--- Provided entries ---

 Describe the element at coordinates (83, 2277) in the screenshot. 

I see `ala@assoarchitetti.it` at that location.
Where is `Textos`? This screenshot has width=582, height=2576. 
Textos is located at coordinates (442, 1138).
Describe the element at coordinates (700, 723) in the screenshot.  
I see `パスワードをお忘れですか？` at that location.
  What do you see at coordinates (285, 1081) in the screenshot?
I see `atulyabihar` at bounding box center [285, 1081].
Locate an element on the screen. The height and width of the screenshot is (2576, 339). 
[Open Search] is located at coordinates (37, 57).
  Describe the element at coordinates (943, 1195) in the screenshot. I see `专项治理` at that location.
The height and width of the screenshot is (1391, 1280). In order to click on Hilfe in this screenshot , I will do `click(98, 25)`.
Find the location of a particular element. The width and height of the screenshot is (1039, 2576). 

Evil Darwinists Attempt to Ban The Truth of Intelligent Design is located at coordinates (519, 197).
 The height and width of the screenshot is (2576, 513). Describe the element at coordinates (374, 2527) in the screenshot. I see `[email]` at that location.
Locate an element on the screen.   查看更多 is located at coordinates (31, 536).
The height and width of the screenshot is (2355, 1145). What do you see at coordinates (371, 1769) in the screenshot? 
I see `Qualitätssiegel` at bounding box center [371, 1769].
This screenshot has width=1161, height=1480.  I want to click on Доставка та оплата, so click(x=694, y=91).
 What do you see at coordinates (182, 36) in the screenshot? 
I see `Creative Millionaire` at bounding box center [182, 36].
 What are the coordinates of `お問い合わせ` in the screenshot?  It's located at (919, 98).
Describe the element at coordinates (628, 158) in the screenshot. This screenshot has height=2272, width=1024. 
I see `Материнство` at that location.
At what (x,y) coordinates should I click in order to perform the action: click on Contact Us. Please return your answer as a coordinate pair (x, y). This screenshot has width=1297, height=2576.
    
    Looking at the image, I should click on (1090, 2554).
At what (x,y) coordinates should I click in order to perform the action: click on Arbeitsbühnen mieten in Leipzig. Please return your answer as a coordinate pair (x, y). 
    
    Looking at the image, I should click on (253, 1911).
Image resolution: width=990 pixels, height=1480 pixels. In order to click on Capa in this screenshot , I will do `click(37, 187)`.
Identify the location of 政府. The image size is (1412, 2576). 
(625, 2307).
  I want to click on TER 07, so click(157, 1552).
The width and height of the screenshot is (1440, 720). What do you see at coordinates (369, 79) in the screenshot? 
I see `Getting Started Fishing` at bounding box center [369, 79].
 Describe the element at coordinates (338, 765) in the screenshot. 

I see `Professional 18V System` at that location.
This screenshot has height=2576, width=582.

---

- Task instructions -
Once you find the string "will" in a line of the records, copy that line.

- Task output -
The height and width of the screenshot is (1391, 1280). In order to click on Hilfe in this screenshot , I will do `click(98, 25)`.
Image resolution: width=990 pixels, height=1480 pixels. In order to click on Capa in this screenshot , I will do `click(37, 187)`.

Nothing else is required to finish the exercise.